Design For Freedom Announces International Pilot Projects
As you probably know, the team here at Grace Farms is working hard to build a world free of forced labor. We also love bringing people together over delicious cookies, coffee, and tea to find shared purpose and opportunities to collaborate.
That's exactly why we started Grace Farms Foods. To bring people together with delicious, ethically and sustainably sourced food and give all the profits back to ending forced labor through Design For Freedom by Grace Farms. Let us share with you some incredibly exciting news about how we are doing that - one delicious chip, sip, and drip at a time.
Design For Freedom by Grace Farms is a new movement to end modern slavery in the built environment by focusing on the materials used in our buildings. More than 25 million people are trapped in modern slavery and few people are aware that the wood, steel, and concrete used to make our schools, museums, and homes are 'at-risk' of having forced labor in their supply chain.
Together, Grace Farms Foundation and new Pilot Projects are modeling transparent and forced labor free supply chains and demonstrating design principles in action by creating a tangible example of a more humane built environment.
Black Chapel by Theaster Gates (21st Serpentine Pavilion)
The Black Chapel by Theaster Gates, is the first international Design for Freedom by Grace Farms project. As Responsible Materials Advisor, Grace Farms is working with the Pavilion project team to enhance material transparency and prioritize ethical procurement.
Entitled Black Chapel, the 21st Serpentine Pavilion is designed by Chicago-based artist Theaster Gates with the architectural support of Adjaye Associates.
The Serpentine Pavilion, at the Serpentine Galleries, which began in 2000 with Zaha Hadid, has been designed and built by some of the biggest names in international architecture. In recent years it has grown into a highly-anticipated showcase foremerging talents, from last year’s Sumayya Vally, Counterspace (South Africa), the youngest architect to be commissioned, and Frida Escobedo (Mexico), SANAA (Japan), Diebedo Francis, Kere (Burkina Faso), and BjarkeIngels (Denmark), whose 2016 Pavilion was the most visited architectural and design exhibition in the world.
Harriet Tubman Monument
The new Harriet Tubman Monument in Newark, NJ, which is designed by architect, artist, and United States Artists Fellow Nina Cooke John, and will open in late summer. The two-story monument, Shadow of a Face, replaces a statue of Christopher Columbus.
The Monument provides the opportunity for the public to walk inside of it and around it, so that they can connect with Harriet Tubman, her story, and extraordinary legacy. Cooke John’s commitment to transparent sourcing of materials is a powerful message about the desire to design and build forced labor free.
New Canaan Library
The New Canaan Library, in New Canaan, CT, is the first Design for Freedom building project in the U.S.
Design for Freedom is partnering with New Canaan Library on a new state-of-the-art knowledge and learning center, to explore and pursue the use of low-risk materials – materials less likely to be sourced through forced labor – during the building’s construction.
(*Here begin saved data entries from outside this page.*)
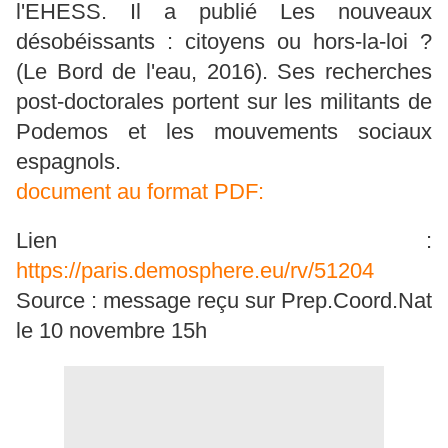
l'EHESS. Il a publié Les nouveaux
désobéissants : citoyens ou hors-la-loi ?
(Le Bord de l'eau, 2016). Ses recherches
post-doctorales portent sur les militants de
Podemos et les mouvements sociaux
espagnols.
document au format PDF:
Lien :
https://paris.demosphere.eu/rv/51204
Source : message reçu sur Prep.Coord.Nat
le 10 novembre 15h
Throughout the process, Design for Freedom will collaborate with Centerbrook Architects, Turner Construction, and 21 subcontractors to trace raw and composite (engineered from two or more materials) building materials as far as possible within the supply chain. The new library project began construction in late fall 2021.
Much like Grace Farms, libraries bring communities together and disseminate knowledge, resources, and stimulate conversation. Grace Farms and the Library’s collective commitment and shared work will provide key data and research that advances the movement and serves as a replicable example of what is possible when transparency is brought to the global building materials supply chain.
Temporal Shift by Alyson Shotz
Temporal Shift by Alyson Shotz is a new, site-responsive sculpture that interacts with natural light and animates an interior courtyard of the SANAA-designed River building at Grace Farms, describing time as the seasons change. Fabricating and installing the work in summer 2021 presented the opportunity to align the process of bringing this exciting work to the public with the ever-expanding framework of analysis, inquiry, and collaboration demonstrated by Design for Freedom.
Grace Farms Foundation worked with Design for Freedom Working Group members Joe Mizzi and Jay Gorman from Sciame to trace the stainless steel and concrete used in Temporal Shift to ascertain sources and labor inputs.
The process of applying an ethical framework to the sourcing of materials for the sculpture installation made clear that ethical sourcing is possible and 100% of the steel and concrete used in Temporal Shift was ethically sourced.